Read back the table to verify the update was successful.


In [None]:
# Read updated table
print("Verifying update...")
query = f"SELECT * FROM `{BQ_TABLE_ID}`"
df_updated = bq_client.query(query).to_dataframe()

print(f"\n✓ Verification complete")
print(f"  Rows in table: {len(df_updated)}")
print(f"  Columns: {list(df_updated.columns)}")
print(f"\nUpdated table preview:")
df_updated.head()


In [None]:
# Verify row counts match
print("Data integrity check:")
print(f"  Rows written:  {len(df_transformed)}")
print(f"  Rows in table: {len(df_updated)}")

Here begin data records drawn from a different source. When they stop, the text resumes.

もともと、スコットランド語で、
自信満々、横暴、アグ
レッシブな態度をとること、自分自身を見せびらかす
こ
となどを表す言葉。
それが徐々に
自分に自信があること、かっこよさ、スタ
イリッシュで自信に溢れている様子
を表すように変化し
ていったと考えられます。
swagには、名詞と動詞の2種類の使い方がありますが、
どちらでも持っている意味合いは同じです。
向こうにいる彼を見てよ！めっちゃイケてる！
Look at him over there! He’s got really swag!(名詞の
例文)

if len(df_transformed) == len(df_updated):
    print(f"\n✓ Row count verified - all {len(df_updated)} rows successfully written")
else:
    print(f"\n⚠ Row count mismatch!")
    print(f"  Expected: {len(df_transformed)}")
    print(f"  Actual:   {len(df_updated)}")
    print(f"  Difference: {len(df_updated) - len(df_transformed)}")


## Summary Report

Complete summary of the update operation.


In [None]:
# Generate summary report
from datetime import datetime

print("=" * 60)
print("PLANT SPECIES METADATA UPDATE SUMMARY")
print("=" * 60)

print(f"\n📅 Timestamp: {datetime.now().strftime('%Y-%m-%d %H:%M:%S')}")

print(f"\n📂 Source:")
print(f"  CSV: {GCS_CSV_URL.split('/')[-1]}")
print(f"  Location: {'/'.join(GCS_CSV_URL.split('/')[:-1])}")

print(f"\n🎯 Target:")
print(f"  Table: {BQ_TABLE_ID}")
print(f"  Project: {bq_client.project}")

print(f"\n📊 Data Changes:")
if df_existing is not None:
    print(f"  Previous rows: {len(df_existing)}")
    print(f"  New rows:      {len(df_updated)}")
    print(f"  Net change:    {len(df_updated) - len(df_existing):+d}")
else:
    print(f"  New table created with {len(df_updated)} rows")

print(f"\n🔄 Transformations Applied:")
print(f"  ✓ Renamed {len(column_mapping)} columns to warehouse conventions")
print(f"  ✓ Dropped zModificationTimestamp column")

if BACKUP_BUCKET and df_existing is not None:
    print(f"\n💾 Backup:")
    print(f"  Location: gs://{BACKUP_BUCKET}/{BACKUP_PREFIX}/")
    print(f"  Status: ✓ Created before update")

print(f"\n✅ Update completed successfully!")
print("=" * 60)


## Rollback Instructions (If Needed)

If you need to rollback to the previous version, use the backup created at the beginning of this notebook.

```python
# To rollback, load from the backup:
# backup_path = "gs://mpg-data-warehouse/backups/vegetation_species_metadata/YYYYMMDD_HHMMSS/*.csv"
# df_backup = pd.read_csv(backup_path)
# bq_client.load_table_from_dataframe(df_backup, BQ_TABLE_ID, job_config=job_config)
```

The backup location was printed in the backup cell above.